We are only fulfilled when we share that Light with others, and give of what we have. Greed is inherently self-defeating, as our greatest joy is to make others happy. We can beautify ourselves by bringing out the spark of divinity. Every time we resist the temptation to be petty and mean, we generate more light, which makes it easier for all the rest of us.
We each consciously chose to enter the game of life under a specific set of conditions. We even chose our parents, our bodies and our community. We each have a thorn in the flesh, a perceived limitation that can curtail our lives if we are unconscious. It is in overcoming our negative predispositions that we become truly great.
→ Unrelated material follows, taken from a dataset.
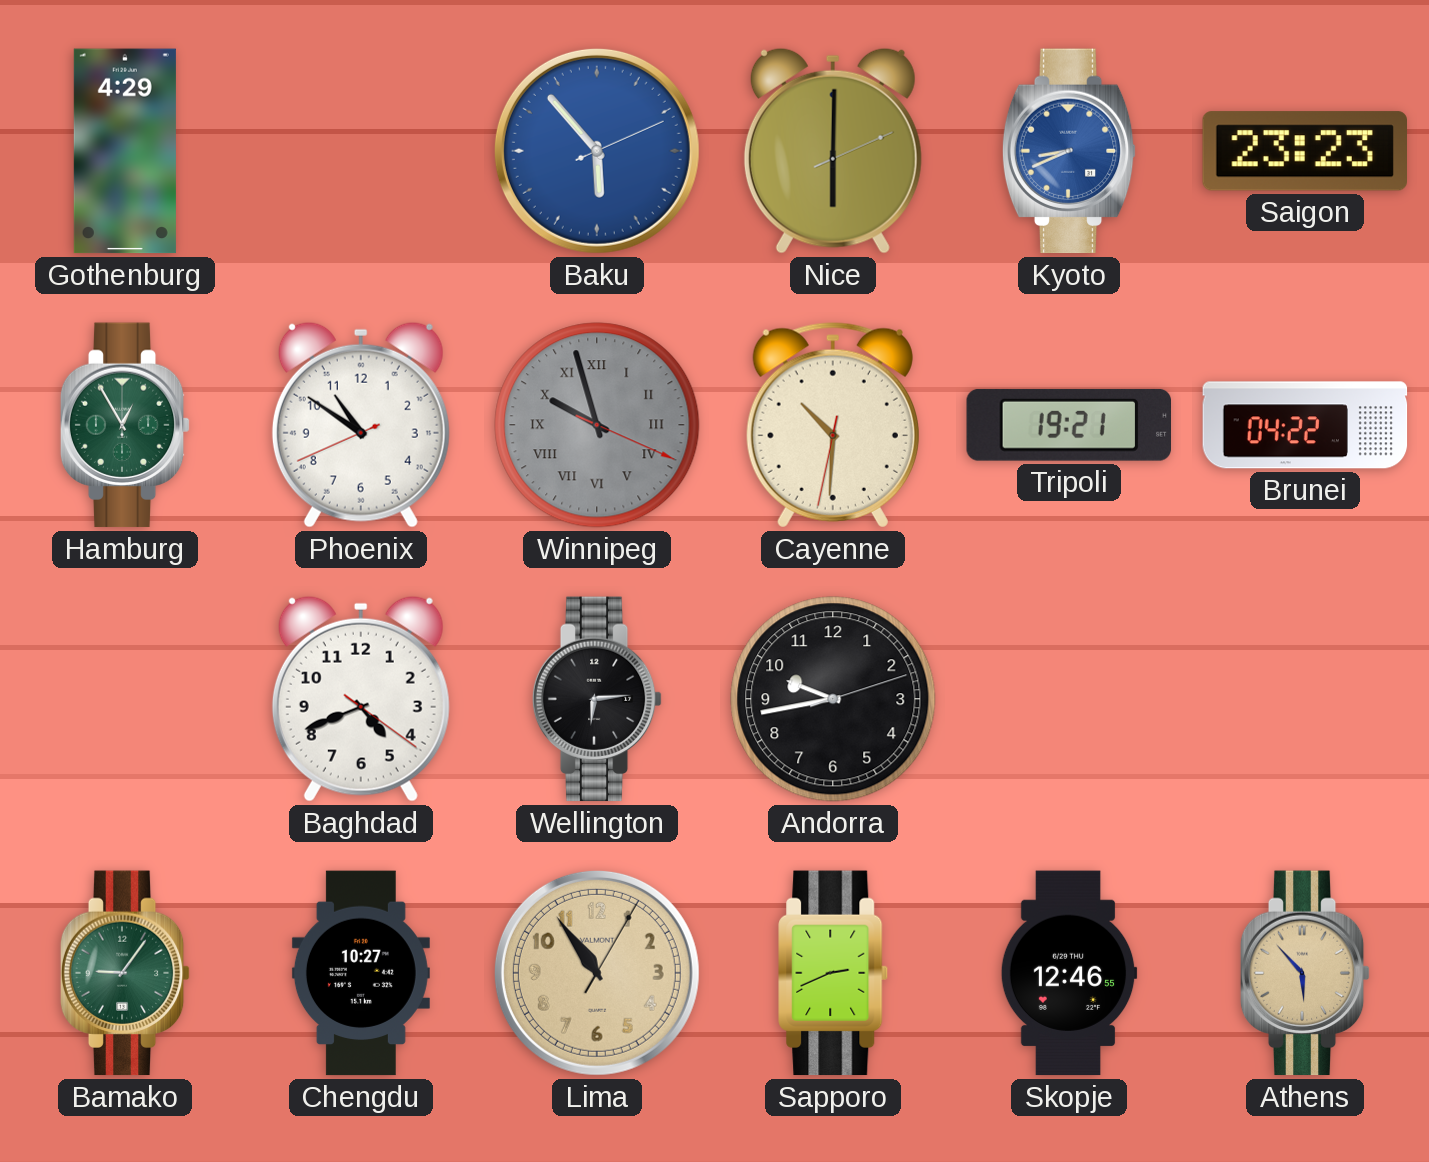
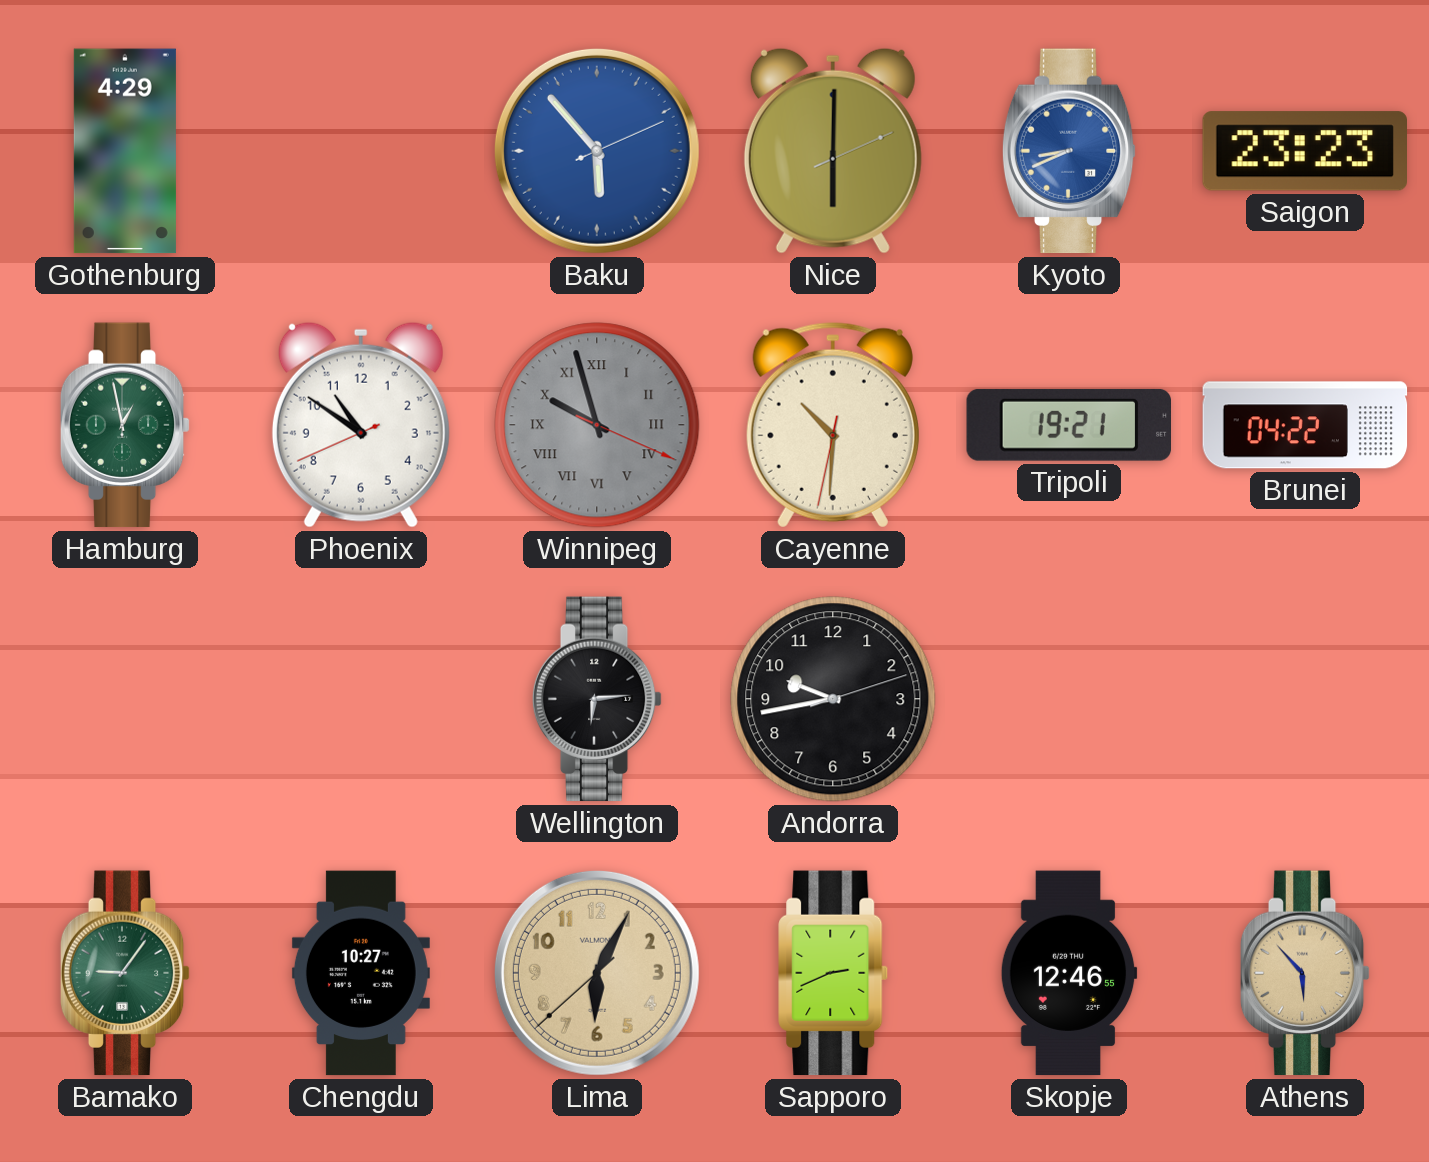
Hamburg: 12:55 -> 12:58
Baghdad: 4:41 -> none
Lima: 10:54 -> 6:04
Most Christians have been taught to give to their church, and a few practice giving a tenth of their income to God. It is counterintuitive that John D. Rockefeller, who built the oil industry, was a scrupulous tither, or that Bill Gates, one of the richest men in the world, memorized the Sermon on the Mount and made a pledge with his wife, Melinda, to give away all his money.
The concept of the Tithe, meaning tenth, came from ancient Israel before there were income and state taxes. Hebrews supported a class of religious leaders, the Levites, who would keep their faith forever alive. The idea was to support those who enlighten you. Jewish civilization has always placed a high value on education, which may partially explain the spectacular success of many Jewish people.
Counter to many stereotypes, Jewish people are often amazing philanthropists who accumulate money primarily so that they can give it away to worthy causes. If you doubt this, just go to New York. Particularly noteworthy are the endless contributions to education and the arts. Liberalism in America would be meaningless were it not for the hundreds of thousands of Jewish people who lived out its values over the decades.
With climate change, religious terrorism and nuclear proliferation, the world, more than ever before, needs healing. Kabbalah gives a clear explanation as to how things got this way, as well as offering a positive direction forward.
Karen Berg, for example, has been extremely active in the interfaith movement. Even though Jewish, she has spent much time with Muslim leaders. For example, Karen has spoken with President Mahmoud Abbas of the Palestinian National Authority and Dr. Jehan Sadat, President Anwar Sadat’s widow.
Many Kabbalists have intractable faith in the power of truth and love. It is deeply moving to see Jews, who, after the Holocaust, chose to share their faith with the entire world and love the very people who destroyed their ancestors. These people are, indeed, paving the way to a universal faith.
In the U.S., you will find many Jewish Community Centers that can be helpful in referring you to a study group. Many videos are freely available on YouTube, including Secrets of Kabbalah.
The Kabbalah Centre offers many online and offline resources, including both books and videos.
The most useful resource to get started would be to read cover to cover, Yehuda Berg’s The Power of Kabbalah. Yehuda, as well as his brother, Michael, are extremely gifted at making the most abstruse concepts in this tradition instantly accessible and applicable to people’s personal lives. Encountering his work really opened me up.
Strangely enough, cutting-edge physicists brilliantly illustrate many concepts of Kabbalah. You might try Fred Alan Wolf, Amit Goswami or Brian Greene. You won’t be disappointed with Brian Greene’s exquisite video, Elegant Universe.
You will find that Light is the perfect metaphor for Who we all are and What this is all about.